> **EXERCISE**: Give the records below again, word for word. No pictures belong in the copy.
-=-=-
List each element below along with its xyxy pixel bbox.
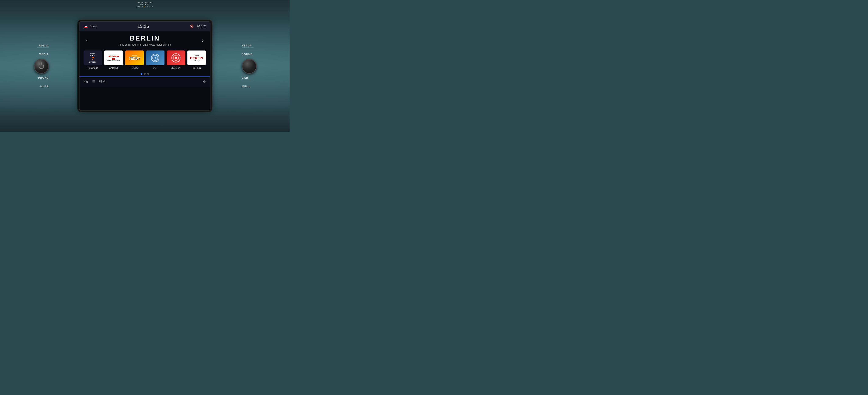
- preset-dkultur-label: DKULTUR: [170, 66, 181, 69]
- pagination-dot-1[interactable]: [141, 73, 142, 75]
- preset-dlf-logo: [146, 51, 164, 65]
- preset-teddy-logo: RADIO TEDDY: [125, 51, 144, 65]
- station-info: BERLIN Alles zum Programm unter www.radi…: [90, 34, 200, 46]
- mute-group: MUTE: [40, 82, 49, 90]
- preset-funkhaus[interactable]: FUNKHAUS 7 EUROPA Funkhaus: [84, 51, 102, 69]
- car-interior: PASSENGER AIR BAG OFF ✕⚡ ON ⊘ RADIO MEDI…: [0, 0, 289, 132]
- band-selector-fm[interactable]: FM: [84, 80, 88, 83]
- airbag-on-label: ON: [147, 6, 150, 8]
- dkultur-svg: [170, 53, 181, 63]
- main-content: ‹ BERLIN Alles zum Programm unter www.ra…: [80, 31, 210, 110]
- antenne-logo-inner: antenne rbb BRANDENBURG: [104, 51, 123, 65]
- header-left: 🚗 Sport: [84, 24, 97, 28]
- svg-point-2: [175, 57, 177, 59]
- radio-group: RADIO: [37, 41, 49, 50]
- media-group: MEDIA: [37, 50, 49, 59]
- preset-berlin-logo: radio BERLIN rbb 88,8: [187, 51, 206, 65]
- preset-dlf[interactable]: DLF: [146, 51, 164, 69]
- power-icon: [39, 64, 44, 69]
- airbag-label-area: PASSENGER AIR BAG OFF ✕⚡ ON ⊘: [136, 2, 153, 8]
- header-time: 13:15: [137, 24, 149, 29]
- station-subtitle: Alles zum Programm unter www.radioberlin…: [90, 43, 200, 46]
- preset-teddy-label: TEDDY: [130, 66, 138, 69]
- menu-button[interactable]: MENU: [242, 85, 251, 88]
- funkhaus-label: FUNKHAUS: [90, 53, 96, 56]
- airbag-icon-x: ✕⚡: [142, 6, 146, 8]
- right-side-controls: SETUP SOUND CAR MENU: [242, 41, 257, 90]
- preset-antenne[interactable]: antenne rbb BRANDENBURG Antennb: [104, 51, 123, 69]
- settings-icon[interactable]: ⚙: [203, 80, 206, 84]
- teddy-radio-label: RADIO: [132, 55, 137, 57]
- funkhaus-logo-inner: FUNKHAUS 7 EUROPA: [84, 51, 102, 65]
- left-side-controls: RADIO MEDIA PHONE MUTE: [34, 41, 49, 90]
- sound-divider: [242, 56, 253, 56]
- dkultur-logo-inner: [166, 51, 185, 65]
- phone-group: PHONE: [37, 74, 49, 82]
- svg-rect-5: [103, 81, 104, 82]
- airbag-icon-circle: ⊘: [152, 6, 153, 8]
- list-view-icon[interactable]: ☰: [92, 80, 95, 84]
- funkhaus-number: 7: [92, 56, 94, 61]
- svg-rect-4: [101, 80, 102, 83]
- volume-knob[interactable]: [242, 59, 257, 74]
- car-button[interactable]: CAR: [242, 76, 248, 79]
- berlin-radio-label: radio: [194, 54, 199, 56]
- preset-funkhaus-label: Funkhaus: [88, 66, 98, 69]
- radio-divider: [37, 47, 49, 48]
- station-name: BERLIN: [90, 34, 200, 42]
- pagination-dot-2[interactable]: [144, 73, 146, 75]
- bottom-bar: FM ☰ ⚙: [80, 76, 210, 87]
- pagination-dots: [80, 71, 210, 76]
- teddy-text: TEDDY: [129, 57, 140, 60]
- preset-antenne-label: Antennb: [110, 66, 118, 69]
- funkhaus-europa: EUROPA: [89, 61, 96, 63]
- berlin-logo-inner: radio BERLIN rbb 88,8: [188, 51, 206, 65]
- sound-button[interactable]: SOUND: [242, 53, 253, 56]
- phone-button[interactable]: PHONE: [38, 76, 49, 79]
- next-station-button[interactable]: ›: [200, 36, 206, 44]
- media-divider: [37, 56, 49, 56]
- screen-ui: 🚗 Sport 13:15 🔇 20.5°C ‹ BERLIN Alles zu…: [80, 22, 210, 110]
- power-knob[interactable]: [34, 59, 49, 74]
- preset-dkultur-logo: [166, 51, 185, 65]
- radio-button[interactable]: RADIO: [39, 44, 49, 47]
- media-button[interactable]: MEDIA: [39, 53, 49, 56]
- car-drive-icon: 🚗: [84, 24, 88, 28]
- preset-dkultur[interactable]: DKULTUR: [166, 51, 185, 69]
- equalizer-icon[interactable]: [99, 80, 105, 84]
- volume-icon: 🔇: [190, 25, 193, 28]
- berlin-station-name: BERLIN: [190, 56, 203, 60]
- presets-container: FUNKHAUS 7 EUROPA Funkhaus antenne: [80, 48, 210, 71]
- pagination-dot-3[interactable]: [147, 73, 149, 75]
- sound-group: SOUND: [242, 50, 253, 59]
- airbag-off-label: OFF: [136, 6, 140, 8]
- preset-berlin[interactable]: radio BERLIN rbb 88,8 BERLIN: [187, 51, 206, 69]
- preset-dlf-label: DLF: [153, 66, 157, 69]
- dlf-logo-inner: [146, 51, 164, 65]
- car-group: CAR: [242, 74, 253, 82]
- antenne-sub: BRANDENBURG: [106, 60, 121, 61]
- bottom-left: FM ☰: [84, 80, 105, 84]
- antenne-badge: rbb: [112, 58, 115, 60]
- menu-group: MENU: [242, 82, 251, 90]
- temperature-label: 20.5°C: [197, 25, 206, 28]
- svg-rect-6: [104, 80, 105, 82]
- teddy-logo-inner: RADIO TEDDY: [125, 51, 144, 65]
- airbag-bag: AIR BAG: [140, 4, 150, 5]
- infotainment-screen: 🚗 Sport 13:15 🔇 20.5°C ‹ BERLIN Alles zu…: [79, 22, 211, 111]
- svg-rect-3: [99, 80, 100, 82]
- station-display: ‹ BERLIN Alles zum Programm unter www.ra…: [80, 31, 210, 48]
- preset-funkhaus-logo: FUNKHAUS 7 EUROPA: [84, 51, 102, 65]
- berlin-freq-label: rbb 88,8: [194, 60, 200, 61]
- header-bar: 🚗 Sport 13:15 🔇 20.5°C: [80, 22, 210, 31]
- antenne-text: antenne: [108, 55, 119, 58]
- prev-station-button[interactable]: ‹: [84, 36, 90, 44]
- preset-teddy[interactable]: RADIO TEDDY TEDDY: [125, 51, 144, 69]
- setup-button[interactable]: SETUP: [242, 44, 252, 47]
- setup-divider: [242, 47, 253, 48]
- airbag-passenger: PASSENGER: [137, 2, 152, 4]
- mute-button[interactable]: MUTE: [40, 85, 49, 88]
- preset-antenne-logo: antenne rbb BRANDENBURG: [104, 51, 123, 65]
- setup-group: SETUP: [242, 41, 253, 50]
- preset-berlin-label: BERLIN: [192, 66, 201, 69]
-=-=-
> **ANSWER TO THE EXERCISE**:
List each element below along with its xyxy pixel bbox.
- preset-dkultur-label: DKULTUR: [170, 66, 181, 69]
- pagination-dot-1[interactable]: [141, 73, 142, 75]
- preset-dlf-logo: [146, 51, 164, 65]
- preset-teddy-logo: RADIO TEDDY: [125, 51, 144, 65]
- station-info: BERLIN Alles zum Programm unter www.radi…: [90, 34, 200, 46]
- mute-group: MUTE: [40, 82, 49, 90]
- preset-funkhaus[interactable]: FUNKHAUS 7 EUROPA Funkhaus: [84, 51, 102, 69]
- car-interior: PASSENGER AIR BAG OFF ✕⚡ ON ⊘ RADIO MEDI…: [0, 0, 289, 132]
- band-selector-fm[interactable]: FM: [84, 80, 88, 83]
- airbag-on-label: ON: [147, 6, 150, 8]
- dkultur-svg: [170, 53, 181, 63]
- main-content: ‹ BERLIN Alles zum Programm unter www.ra…: [80, 31, 210, 110]
- antenne-logo-inner: antenne rbb BRANDENBURG: [104, 51, 123, 65]
- header-left: 🚗 Sport: [84, 24, 97, 28]
- svg-point-2: [175, 57, 177, 59]
- radio-group: RADIO: [37, 41, 49, 50]
- media-group: MEDIA: [37, 50, 49, 59]
- preset-berlin-logo: radio BERLIN rbb 88,8: [187, 51, 206, 65]
- preset-dlf[interactable]: DLF: [146, 51, 164, 69]
- power-icon: [39, 64, 44, 69]
- airbag-label-area: PASSENGER AIR BAG OFF ✕⚡ ON ⊘: [136, 2, 153, 8]
- header-time: 13:15: [137, 24, 149, 29]
- station-subtitle: Alles zum Programm unter www.radioberlin…: [90, 43, 200, 46]
- preset-teddy-label: TEDDY: [130, 66, 138, 69]
- menu-button[interactable]: MENU: [242, 85, 251, 88]
- funkhaus-label: FUNKHAUS: [90, 53, 96, 56]
- airbag-icon-x: ✕⚡: [142, 6, 146, 8]
- right-side-controls: SETUP SOUND CAR MENU: [242, 41, 257, 90]
- preset-antenne[interactable]: antenne rbb BRANDENBURG Antennb: [104, 51, 123, 69]
- settings-icon[interactable]: ⚙: [203, 80, 206, 84]
- teddy-radio-label: RADIO: [132, 55, 137, 57]
- funkhaus-logo-inner: FUNKHAUS 7 EUROPA: [84, 51, 102, 65]
- left-side-controls: RADIO MEDIA PHONE MUTE: [34, 41, 49, 90]
- sound-divider: [242, 56, 253, 56]
- dkultur-logo-inner: [166, 51, 185, 65]
- phone-group: PHONE: [37, 74, 49, 82]
- svg-rect-5: [103, 81, 104, 82]
- airbag-icon-circle: ⊘: [152, 6, 153, 8]
- list-view-icon[interactable]: ☰: [92, 80, 95, 84]
- funkhaus-number: 7: [92, 56, 94, 61]
- svg-rect-4: [101, 80, 102, 83]
- volume-knob[interactable]: [242, 59, 257, 74]
- car-button[interactable]: CAR: [242, 76, 248, 79]
- berlin-radio-label: radio: [194, 54, 199, 56]
- preset-funkhaus-label: Funkhaus: [88, 66, 98, 69]
- radio-divider: [37, 47, 49, 48]
- station-name: BERLIN: [90, 34, 200, 42]
- pagination-dot-2[interactable]: [144, 73, 146, 75]
- bottom-bar: FM ☰ ⚙: [80, 76, 210, 87]
- pagination-dots: [80, 71, 210, 76]
- teddy-text: TEDDY: [129, 57, 140, 60]
- preset-antenne-label: Antennb: [110, 66, 118, 69]
- funkhaus-europa: EUROPA: [89, 61, 96, 63]
- berlin-logo-inner: radio BERLIN rbb 88,8: [188, 51, 206, 65]
- sound-button[interactable]: SOUND: [242, 53, 253, 56]
- phone-button[interactable]: PHONE: [38, 76, 49, 79]
- next-station-button[interactable]: ›: [200, 36, 206, 44]
- media-divider: [37, 56, 49, 56]
- screen-ui: 🚗 Sport 13:15 🔇 20.5°C ‹ BERLIN Alles zu…: [80, 22, 210, 110]
- power-knob[interactable]: [34, 59, 49, 74]
- preset-dkultur-logo: [166, 51, 185, 65]
- radio-button[interactable]: RADIO: [39, 44, 49, 47]
- media-button[interactable]: MEDIA: [39, 53, 49, 56]
- car-drive-icon: 🚗: [84, 24, 88, 28]
- preset-dkultur[interactable]: DKULTUR: [166, 51, 185, 69]
- equalizer-icon[interactable]: [99, 80, 105, 84]
- volume-icon: 🔇: [190, 25, 193, 28]
- berlin-station-name: BERLIN: [190, 56, 203, 60]
- presets-container: FUNKHAUS 7 EUROPA Funkhaus antenne: [80, 48, 210, 71]
- pagination-dot-3[interactable]: [147, 73, 149, 75]
- sound-group: SOUND: [242, 50, 253, 59]
- airbag-off-label: OFF: [136, 6, 140, 8]
- preset-berlin[interactable]: radio BERLIN rbb 88,8 BERLIN: [187, 51, 206, 69]
- preset-dlf-label: DLF: [153, 66, 157, 69]
- dlf-logo-inner: [146, 51, 164, 65]
- car-group: CAR: [242, 74, 253, 82]
- antenne-sub: BRANDENBURG: [106, 60, 121, 61]
- bottom-left: FM ☰: [84, 80, 105, 84]
- antenne-badge: rbb: [112, 58, 115, 60]
- menu-group: MENU: [242, 82, 251, 90]
- temperature-label: 20.5°C: [197, 25, 206, 28]
- svg-rect-6: [104, 80, 105, 82]
- teddy-logo-inner: RADIO TEDDY: [125, 51, 144, 65]
- airbag-bag: AIR BAG: [140, 4, 150, 5]
- infotainment-screen: 🚗 Sport 13:15 🔇 20.5°C ‹ BERLIN Alles zu…: [79, 22, 211, 111]
- svg-rect-3: [99, 80, 100, 82]
- station-display: ‹ BERLIN Alles zum Programm unter www.ra…: [80, 31, 210, 48]
- preset-funkhaus-logo: FUNKHAUS 7 EUROPA: [84, 51, 102, 65]
- berlin-freq-label: rbb 88,8: [194, 60, 200, 61]
- header-bar: 🚗 Sport 13:15 🔇 20.5°C: [80, 22, 210, 31]
- antenne-text: antenne: [108, 55, 119, 58]
- prev-station-button[interactable]: ‹: [84, 36, 90, 44]
- preset-teddy[interactable]: RADIO TEDDY TEDDY: [125, 51, 144, 69]
- setup-button[interactable]: SETUP: [242, 44, 252, 47]
- setup-divider: [242, 47, 253, 48]
- airbag-passenger: PASSENGER: [137, 2, 152, 4]
- mute-button[interactable]: MUTE: [40, 85, 49, 88]
- preset-antenne-logo: antenne rbb BRANDENBURG: [104, 51, 123, 65]
- setup-group: SETUP: [242, 41, 253, 50]
- preset-berlin-label: BERLIN: [192, 66, 201, 69]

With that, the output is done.